Securities law is a very specialized type of law. As a result, regulatory bodies such as the Securities and Exchange Commission (SEC) recruit securities lawyers in law firms to join the SEC. Many lawyers that join do so with the intent of gaining experience and leveraging their time at the SEC into a higher paying position with a Wall Street law firm.
While there is nothing inherently wrong with the practice, it leads to the question of whether the “revolving door” strategy potentially impacts investor protection, as attorneys avoid upsetting potential future employers. This question becomes significant in light of the SEC’s ongoing hesitancy to address and decide the issue of a universal fiduciary standard.
Fiduciaries are required to always act in the best interests of a client. Investment advisers are held to said fiduciary standard. Stockbrokers and other financial advisors are arguably held to a much lower standard, a so-called suitability standard, which allows them to put their own financial self-interests ahead of their customers.
The Dodd-Franks Act allows Congress and the SEC to address this obvious inequity. Yet both continue to drag their feet and present disingenuous arguments as to why a universal fiduciary standard would not be good for the public. My guess is that if you were to poll people on the street and ask them – “Should financial advisors be allowed to put their financial self-interests ahead of their customer’s financial self-interests?” – The answer would be a resounding “no!” Pure common sense tells you as much.
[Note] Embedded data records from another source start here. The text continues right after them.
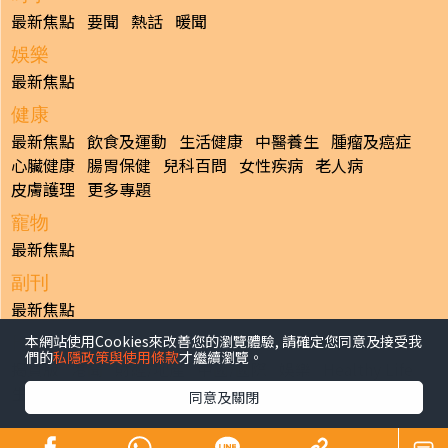
最新焦點
要聞
熱話
暖聞
娛樂
最新焦點
健康
最新焦點
飲食及運動
生活健康
中醫養生
腫瘤及癌症
心臟健康
腸胃保健
兒科百問
女性疾病
老人病
皮膚護理
更多專題
寵物
最新焦點
副刊
最新焦點
本網站使用Cookies來改善您的瀏覽體驗, 請確定您同意及接受我
日報
們的
私隱政策與使用條款
才繼續瀏覽。
揭頁版
港聞
財經/地產
中國/國際
娛樂
Healthy Life
生活副刊
親子/教育
體育
專題/人物
昔日晴報
同意及關閉
香港經濟日報版權所有©2026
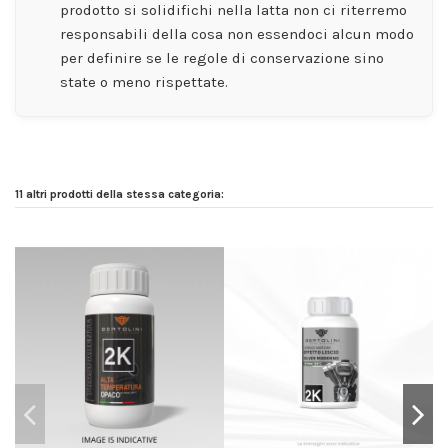
prodotto si solidifichi nella latta non ci riterremo
responsabili della cosa non essendoci alcun modo
per definire se le regole di conservazione sino
state o meno rispettate.
11 altri prodotti della stessa categoria:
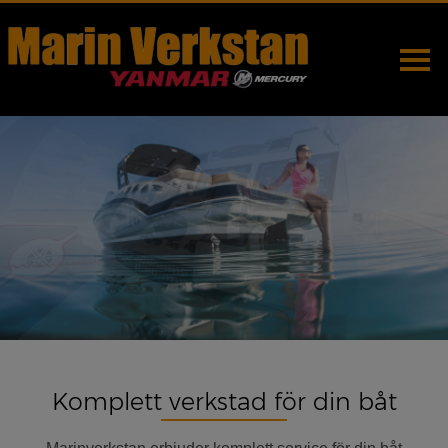
Hem
Motorer
Reservdelar & tillbehör
Servicebil
VIP
Komplett verkstad för din båt
Kontakta oss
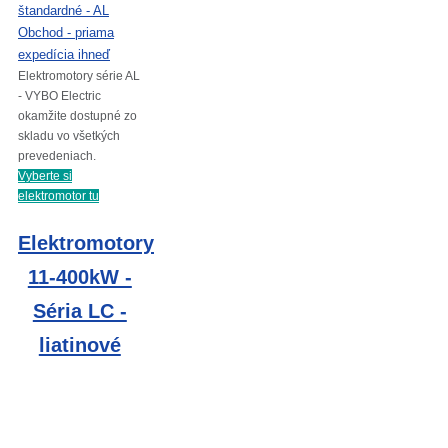
Elektromotory série AL
- VYBO Electric
okamžite dostupné zo
skladu vo všetkých
prevedeniach.
Vyberte si
elektromotor tu
Elektromotory
11-400kW -
Séria LC -
liatinové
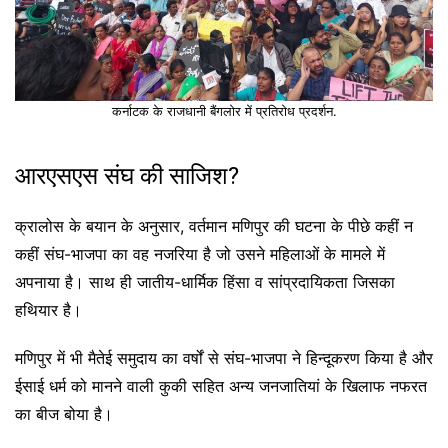
कर्नाटक के राजधानी बैंगलोर में प्रतिरोध प्रदर्शन.
आरएसएस संघ की साजिश?
क्रालोस के बयान के अनुसार, वर्तमान मणिपुर की घटना के पीछे कहीं न
कहीं संघ-भाजपा का वह नजरिया है जो उसने महिलाओं के मामले में
अपनाया है। साथ ही जातीय-धार्मिक हिंसा व सांप्रदायिकता जिसका
हथियार है।
मणिपुर में भी मैतेई समुदाय का वर्षों से संघ-भाजपा ने हिन्दूकरण किया है और
ईसाई धर्म को मानने वाली कुकी सहित अन्य जनजातियां के खिलाफ नफरत
का बीज बोया है।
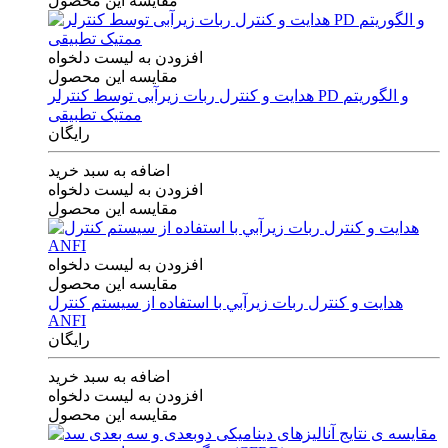
مقایسه این محصول
افزودن به لیست دلخواه
مقایسه این محصول
هدایت و کنترل ربات زیرآبی توسط کنترلر PD و الگوریتم
ممتیک تطبیقی
رایگان
اضافه به سبد خرید
افزودن به لیست دلخواه
مقایسه این محصول
افزودن به لیست دلخواه
مقایسه این محصول
هدايت و كنترل ربات زيرآبي با استفاده از سيستم كنترل
ANFI
رایگان
اضافه به سبد خرید
افزودن به لیست دلخواه
مقایسه این محصول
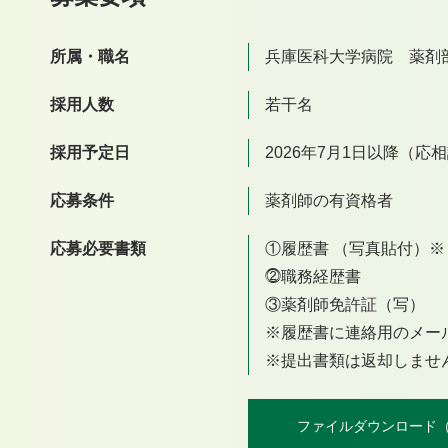
所属・職名
兵庫医科大学病院 薬剤
採用人数
若干名
採用予定日
2026年7月1日以降（応
応募条件
薬剤師の有資格者
応募必要書類
①履歴書 （写真貼付）
⓶職務経歴書
③薬剤師免許証（写）
※履歴書に連絡用のメー
※提出書類は返却しませ
ファイルダウンロード（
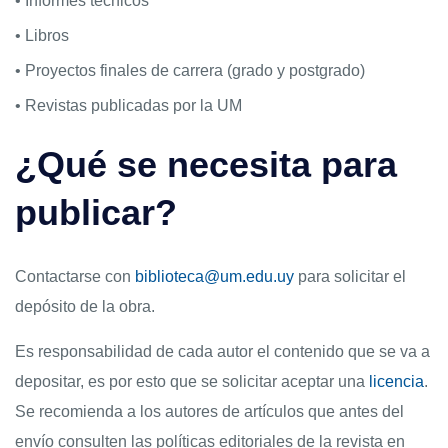
• Informes técnicos
• Libros
• Proyectos finales de carrera (grado y postgrado)
• Revistas publicadas por la UM
¿Qué se necesita para
publicar?
Contactarse con
biblioteca@um.edu.uy
para solicitar el
depósito de la obra.
Es responsabilidad de cada autor el contenido que se va a
depositar, es por esto que se solicitar aceptar una
licencia
.
Se recomienda a los autores de artículos que antes del
envío consulten las políticas editoriales de la revista en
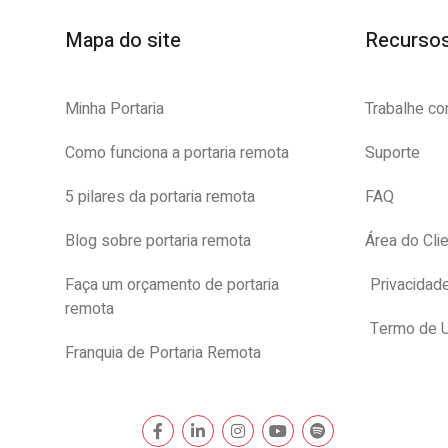
Mapa do site
Recurso
Minha Portaria
Trabalhe c
Como funciona a portaria remota
Suporte
5 pilares da portaria remota
FAQ
Blog sobre portaria remota
Área do Cli
Faça um orçamento de portaria
Privacidad
remota
Termo de 
Franquia de Portaria Remota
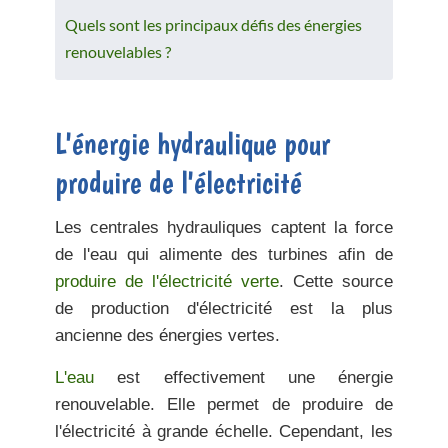
Quels sont les principaux défis des énergies
renouvelables ?
L'énergie hydraulique pour
produire de l'électricité
Les centrales hydrauliques
captent la force
de l'eau
qui alimente des turbines afin de
produire de l'électricité verte
.
Cette source
de production d'électricité est la plus
ancienne des énergies vertes.
L'eau
est effectivement une
énergie
renouvelable.
Elle permet de produire de
l'électricité à grande échelle. Cependant, les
And yet, the continuing lack of action by both the SEC and Congress bring to mind the popular refrain from the play “1776,” “piddle, twiddle and resolve, not a damned thing do we solve.” The question, still unanswered by both the SEC and Congress, is simple – “What is so onerous or unfair in requiring that stockbrokers and other financial advisors always put their customer’s best interests first?”
So, we return to the potential issue of the SEC’s “revolving door” and its potential impact on investor protection. The suggestion that the SEC’s staff is leery of approving a universal fiduciary standard due to the possible repercussions it may have on future employment opportunities is interesting, given the recent announcement by FINRA, one of the investment industry’s regulators. In Regulatory Notice 12-25, FINRA clearly stated that stockbrokers are always required to put their customers’ best interests first, citing several enforcement actions and legal decisions supporting their position. Therefore, the SEC could justify their decision to adopt a universal fiduciary standard as simply an attempt to harmonize a universal position.
Furthermore, legal decisions have firmly established that stockbrokers and other financial advisors managing investor accounts on a discretionary basis are fiduciaries. The courts have also held stockbrokers and other financial advisors to a fiduciary standard where a customer lacks the knowledge and experience to properly understand and handle their own account, resulting in a customer routinely following their advisor’s recommendations. The SEC could simply point to these cases in support of following cases recognizing the need to protect the public against unethical practices.
Common sense dictates that stockbrokers and other advisors should not be allowed to put their own financial interests ahead of their customer best interests. The late General Norman Schwarzkopf once said that “[t]he truth is, we all know the right thing to do. The hard part is doing it.” Hopefully the SEC will heed General Schwarzkopf’s advice and honor their mission statement by stepping up and doing the right thing.